Reproduce, exactly as they appear, the line containing "детского сада учили мыть руки с" and every line after it, ending with the last line of the records.

---------- Recorded information

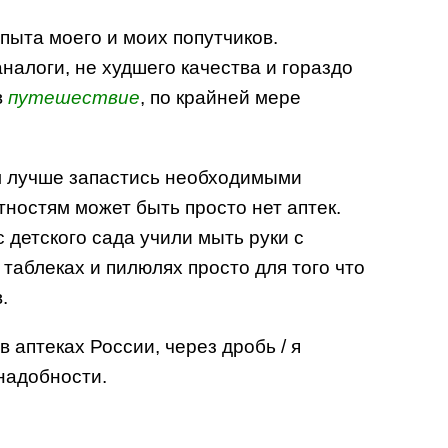
пыта моего и моих попутчиков.
налоги, не худшего качества и гораздо
в
путешествие
, по крайней мере
ом лучше запастись необходимыми
ностям может быть просто нет аптек.
 детского сада учили мыть руки с
таблеках и пилюлях просто для того что
.
 аптеках России, через дробь / я
надобности.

--------------------

Solution for this task
 детского сада учили мыть руки с
таблеках и пилюлях просто для того что
.
 аптеках России, через дробь / я
надобности.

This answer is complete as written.